Carlos de Buen è il direttore generale dello Studio Legale de Buen, dove lavora dal 1973. Laureato in Giurisprudenza e Master in Sociologia presso l'Università Iberoamericana (UIA), è inoltre specialista in Diritto del Lavoro presso l'Università Panamericana (UP).

È stato Direttore Giuridico del Ministero messicano per lo Sviluppo Sociale dal 2000 al 2003 ed è membro delle principali associazioni di avvocati in questo Paese. Appartiene all'Istituto Latinoamericano di Diritto del Lavoro e della Previdenza Sociale ed è uno dei fondatori della Società Messicana di Diritto del Lavoro e della Previdenza Sociale, che ha presieduto nel periodo 2007-2009.

Massimo Barzizza: quali sono i principali diritti e doveri di un'azienda e di un lavoratore in Messico?

Carlos de Buen: gli obblighi del lavoratore sono essenzialmente quelli contratti con il datore di lavoro, cioè lavorare, sottomettersi a una disciplina, rispettare un orario e soddisfare le richieste ricevute relative all’impiego. Ci sono, inoltre, dei doveri di fedeltà e segretezza. A differenza di altri Paesi, in Messico non esiste l’obbligo dell’esclusiva: con alcune eccezioni, nulla vieta che i lavoratori —al di fuori dell’orario di lavoro stabilito con una certa società— possano fornire servizi ad altri.

I doveri del datore di lavoro sono legati ai diritti dei lavoratori.
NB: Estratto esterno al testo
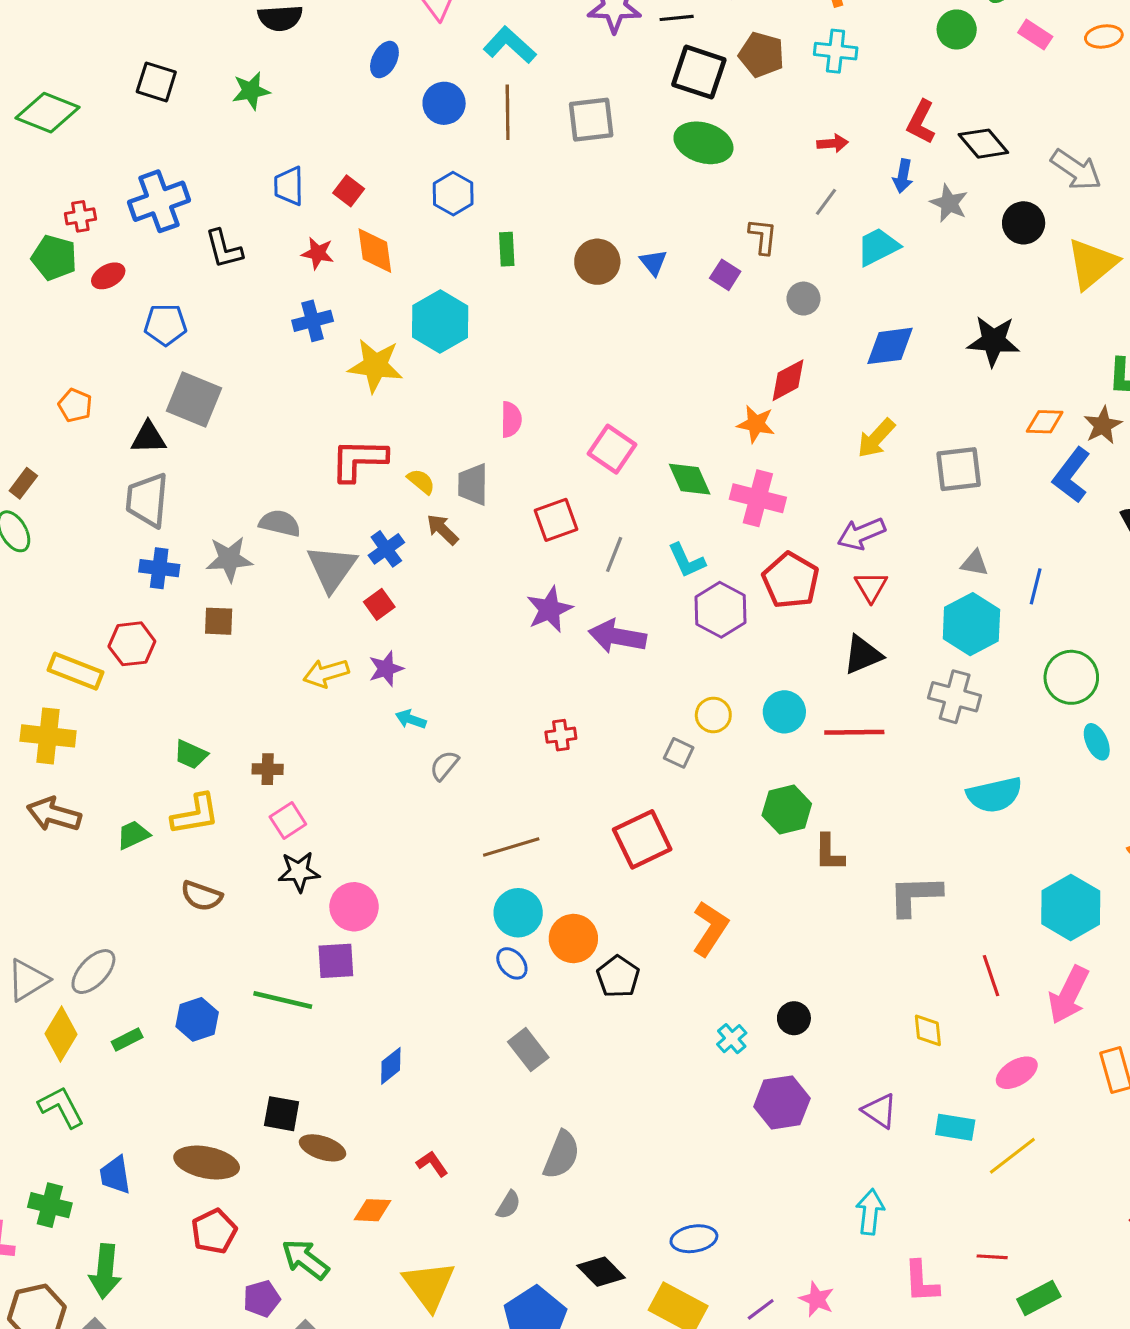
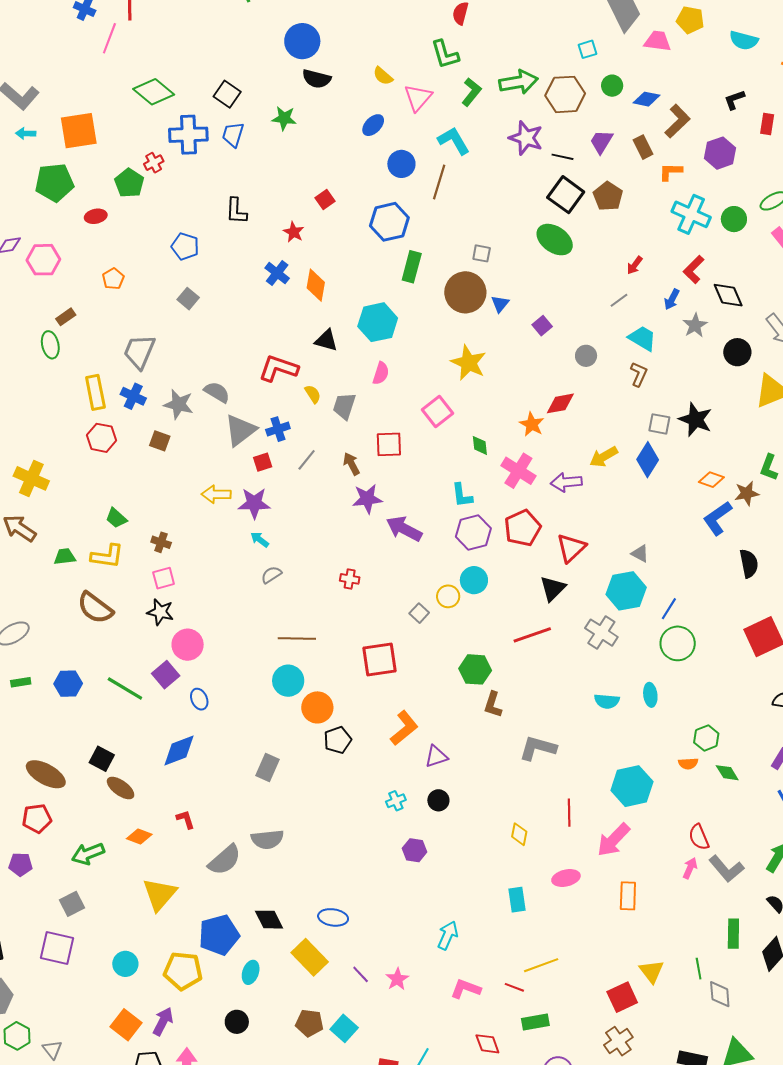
cyan cross: (836, 51) -> (691, 214), moved, size x1.4
gray square: (591, 120) -> (482, 253), moved, size x0.6
red arrow: (833, 143) -> (635, 265), turned 114
blue trapezoid: (289, 186) -> (233, 135), moved
blue hexagon: (453, 194) -> (389, 222), size x1.4
blue cross: (159, 201) -> (188, 135), moved
red cross: (80, 216) -> (154, 163), turned -36
brown L-shape: (763, 236) -> (639, 374), moved
cyan trapezoid: (878, 247) -> (642, 338), turned 40
green rectangle: (507, 249) -> (412, 267), size x1.4
orange diamond: (375, 251) -> (316, 285), moved
brown circle: (597, 262) -> (465, 292), size x1.4
red ellipse: (108, 276) -> (96, 216), moved
blue cross: (313, 321) -> (277, 273), turned 35
cyan hexagon: (440, 321) -> (378, 322), moved
blue diamond: (890, 346) -> (648, 460), moved, turned -68
yellow star: (375, 366) -> (469, 363), moved
gray square: (194, 400) -> (188, 299), size x0.6
black triangle: (149, 438) -> (326, 340), moved
gray square: (959, 469) -> (659, 424), moved, size x0.7
green diamond: (690, 479) -> (480, 445), size x0.7
brown arrow: (442, 529) -> (351, 464), moved
purple arrow: (861, 534) -> (566, 482), moved
gray line: (614, 554) -> (307, 460), moved
blue line: (1036, 586) -> (669, 609), moved
red triangle: (871, 587) -> (571, 548), size x1.4
black triangle: (863, 655) -> (553, 588), turned -40
purple star: (386, 669) -> (254, 503), size x1.4
yellow rectangle: (75, 671) -> (95, 392), moved, turned 40
cyan circle: (784, 712) -> (474, 580), moved
red line: (854, 732) -> (532, 635), turned -36
cyan ellipse: (1097, 742) -> (650, 695), moved
cyan semicircle: (994, 795) -> (607, 701), size x0.7
brown semicircle: (202, 896) -> (95, 608), size x1.4
purple square: (336, 961) -> (166, 675), turned 36
blue ellipse: (512, 963) -> (199, 699), moved
gray rectangle: (528, 1050) -> (267, 767), turned 44
blue diamond: (391, 1066) -> (179, 751), size x1.5
purple hexagon: (782, 1102) -> (414, 850), size x0.7
purple triangle: (880, 1111) -> (436, 756), moved, turned 50
cyan rectangle: (955, 1127) -> (517, 900), turned 55
gray semicircle: (561, 1155) -> (267, 839), turned 44
yellow line: (1012, 1156) -> (541, 965), moved
gray semicircle: (508, 1205) -> (225, 860), size x1.8
green arrow: (305, 1259) -> (88, 854), turned -76
pink L-shape: (921, 1282) -> (466, 989), turned 96
purple pentagon: (262, 1299) -> (21, 864), moved
purple line: (761, 1309) -> (361, 974), turned 66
Al di là degli obblighi che oggi l'OIL definisce come caratteristiche essenziali del "lavoro dignitoso" come, ad esempio, il pagamento di un salario che dovrebbe corrispondere al valore dei servizi prestati —una responsabilità che in Messico non viene sempre rispettata—un aspetto importante del mercato del lavoro di questo Paese è che, in linea di principio, ogni impiegato dev’essere assunto a tempo indeterminato e il datore di lavoro non può risolvere il contratto unilateralmente, se non vi è alcun motivo valido. Esiste, ovviamente, la possibilità di stabilire contratti a tempo determinato o con obiettivi specifici e, in questi casi, il lavoratore ha diritto a continuare a lavorare fino a quando esiste la causa che dà origine al contratto.

Eccezioni importanti sono applicabili ai lavoratori “di fiducia”, che possono essere licenziati con una certa libertà, pagando un risarcimento di tre mensilità retributive più 20 giorni di stipendio effettivo per anno. In questo caso, il datore di lavoro ha la facoltà di non reintegrare un lavoratore, anche se fosse stato licenziato senza una causa giustificata. Lo stesso vale per i lavoratori temporanei, oltre a quelli con un’anzianità inferiore ad un anno ed il personale domestico.

MB: qual è la definizione di “impiegato di fiducia”?

CdB: La legge dice che i lavoratori non possono essere definiti come “impiegati di fiducia” dal nome del loro posto, ma secondo le loro funzioni, che devono essere di direzione, controllo o sorveglianza. Tutte queste attività mirano ad un certo tipo di rappresentazione del datore di lavoro in relazione ad altri lavoratori e devono essere di carattere generale nell’azienda.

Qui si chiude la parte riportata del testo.